Ostermeyer went into considerably more detail. If you sit down with him at a baseball game here, he will give you a long litany of reasons that he believes the many factions within the IOC had it out for baseball. He also said the IBAF was "tainted" by discussion of whether MLB's athletes had an overall problem with performance-enhancing substances, even though Orza, Schiller and Ostermeyer said Olympic baseball always has been WADA (World Anti-Doping Agency) compliant.
"Eight or 10 sports would be out if you applied the same criteria that the IOC applied to baseball," Ostermeyer said. "They haven't kicked [track and field] out despite what happened to Marion Jones." Although Orza said that's "not the issue," Ostermeyer said, "If not an issue, it's an excuse. We are tainted, there is no question, even though MLB is independent from the IBAF. We are being tarnished by a situation we have no control over. History has shown that there have been some issues and you can't ignore them."

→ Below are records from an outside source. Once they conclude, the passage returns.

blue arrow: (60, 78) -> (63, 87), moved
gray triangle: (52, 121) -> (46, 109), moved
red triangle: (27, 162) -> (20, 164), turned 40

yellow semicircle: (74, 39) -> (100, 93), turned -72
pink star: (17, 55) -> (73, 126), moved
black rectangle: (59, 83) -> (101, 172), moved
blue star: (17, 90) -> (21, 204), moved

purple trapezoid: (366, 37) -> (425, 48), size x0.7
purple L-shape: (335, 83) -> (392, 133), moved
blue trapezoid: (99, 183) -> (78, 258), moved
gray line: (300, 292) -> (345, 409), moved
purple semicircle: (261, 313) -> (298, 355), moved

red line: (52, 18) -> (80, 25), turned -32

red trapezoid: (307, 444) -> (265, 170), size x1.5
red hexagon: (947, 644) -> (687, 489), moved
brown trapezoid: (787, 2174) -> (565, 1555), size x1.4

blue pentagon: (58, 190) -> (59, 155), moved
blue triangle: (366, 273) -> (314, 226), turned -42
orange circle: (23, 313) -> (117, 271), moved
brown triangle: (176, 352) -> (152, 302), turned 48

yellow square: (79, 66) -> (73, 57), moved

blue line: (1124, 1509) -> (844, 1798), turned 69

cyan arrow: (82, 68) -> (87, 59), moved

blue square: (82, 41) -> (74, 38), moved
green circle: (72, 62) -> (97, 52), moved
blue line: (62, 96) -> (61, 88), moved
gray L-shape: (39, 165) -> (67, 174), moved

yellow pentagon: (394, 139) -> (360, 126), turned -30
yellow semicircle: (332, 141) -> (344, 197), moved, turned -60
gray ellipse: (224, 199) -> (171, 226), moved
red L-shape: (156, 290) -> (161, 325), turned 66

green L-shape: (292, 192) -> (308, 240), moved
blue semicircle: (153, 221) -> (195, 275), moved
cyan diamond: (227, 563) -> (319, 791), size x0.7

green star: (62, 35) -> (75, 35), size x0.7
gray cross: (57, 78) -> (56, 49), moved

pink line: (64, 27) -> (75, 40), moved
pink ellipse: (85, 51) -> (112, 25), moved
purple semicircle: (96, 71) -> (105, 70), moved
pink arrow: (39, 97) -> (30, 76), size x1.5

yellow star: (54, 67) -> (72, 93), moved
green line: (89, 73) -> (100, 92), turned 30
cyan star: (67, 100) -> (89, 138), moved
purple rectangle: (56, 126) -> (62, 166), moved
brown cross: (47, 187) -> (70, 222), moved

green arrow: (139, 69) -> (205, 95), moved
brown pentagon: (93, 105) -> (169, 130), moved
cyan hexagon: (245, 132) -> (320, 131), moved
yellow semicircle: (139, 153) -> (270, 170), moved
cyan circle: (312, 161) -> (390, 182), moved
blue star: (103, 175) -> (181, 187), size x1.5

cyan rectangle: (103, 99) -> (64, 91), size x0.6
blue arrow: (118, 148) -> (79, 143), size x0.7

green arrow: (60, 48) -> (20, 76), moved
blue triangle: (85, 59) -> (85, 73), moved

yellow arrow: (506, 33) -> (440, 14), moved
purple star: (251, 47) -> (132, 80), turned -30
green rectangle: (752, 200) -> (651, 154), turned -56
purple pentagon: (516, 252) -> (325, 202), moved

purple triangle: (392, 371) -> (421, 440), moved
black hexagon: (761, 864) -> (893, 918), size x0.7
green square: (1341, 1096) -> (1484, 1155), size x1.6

As for softball, no one has ever said anything about its removal other than the mere fact that the American women dominate their sport as though they are the only lineup on the planet. Indeed, so far, no one has gotten a hit off them in 2008. Apparently, being the best has its problems. But again, as Ostermeyer said, this is not a recent news story; softball was given the 2012 heave-ho way back in 2001. People are just now getting riled because they are able to watch a swan song and be emotional.
The World Baseball Classic is returning next spring, and Orza said, "Those of us involved in running that event would stand to gain from the absence of baseball in the Olympics. But none of us feels that way. Not playing in the Olympics would be a real unfortunate blow to millions of people around the world."
As to DuPuy's comments about best available players, Orza noted the strength of the current top prospects on this U.S. roster and said, "We have to explore that. It's not entirely clear to me that the absence of talent is the reason. Countries around the world just don't understand how popular baseball is."
Mark Newman is enterprise editor of MLB.com. This story was not subject to the approval of Major League Baseball or its clubs.